# Work instruction:
Using the data below, copy out all lines with the word "テーマで運用".

Segment Start: Recorded data

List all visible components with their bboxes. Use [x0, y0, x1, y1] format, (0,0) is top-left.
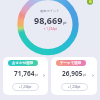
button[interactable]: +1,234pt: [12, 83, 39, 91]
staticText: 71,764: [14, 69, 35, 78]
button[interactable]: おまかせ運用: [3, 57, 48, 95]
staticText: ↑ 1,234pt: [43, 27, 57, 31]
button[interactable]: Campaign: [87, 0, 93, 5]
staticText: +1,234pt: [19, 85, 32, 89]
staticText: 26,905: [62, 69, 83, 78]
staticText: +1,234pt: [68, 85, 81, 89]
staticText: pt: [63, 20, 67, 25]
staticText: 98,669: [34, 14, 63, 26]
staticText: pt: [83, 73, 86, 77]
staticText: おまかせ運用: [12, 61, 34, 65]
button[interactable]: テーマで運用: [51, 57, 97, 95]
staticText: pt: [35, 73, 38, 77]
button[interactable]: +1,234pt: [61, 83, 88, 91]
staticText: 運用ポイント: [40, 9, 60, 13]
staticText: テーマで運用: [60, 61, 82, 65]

Segment End: Recorded data
Segment Start: Recorded data

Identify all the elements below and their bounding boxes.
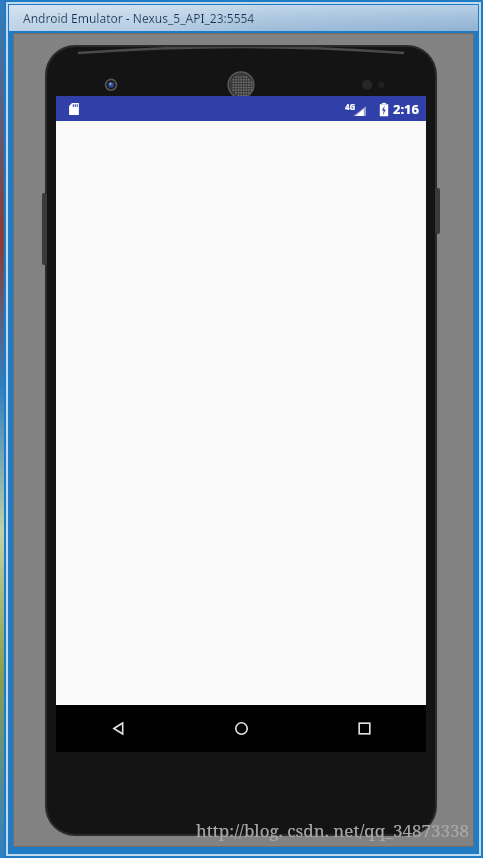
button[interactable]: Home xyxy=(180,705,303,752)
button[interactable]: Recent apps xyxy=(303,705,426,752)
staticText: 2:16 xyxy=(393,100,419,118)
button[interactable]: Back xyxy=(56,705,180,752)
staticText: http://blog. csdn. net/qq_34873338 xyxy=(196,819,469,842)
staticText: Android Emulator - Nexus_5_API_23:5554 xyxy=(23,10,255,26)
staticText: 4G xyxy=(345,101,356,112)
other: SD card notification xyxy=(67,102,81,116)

Segment End: Recorded data

# Answer space:
button[interactable]: テーマで運用: [51, 57, 97, 95]
staticText: テーマで運用: [60, 61, 82, 65]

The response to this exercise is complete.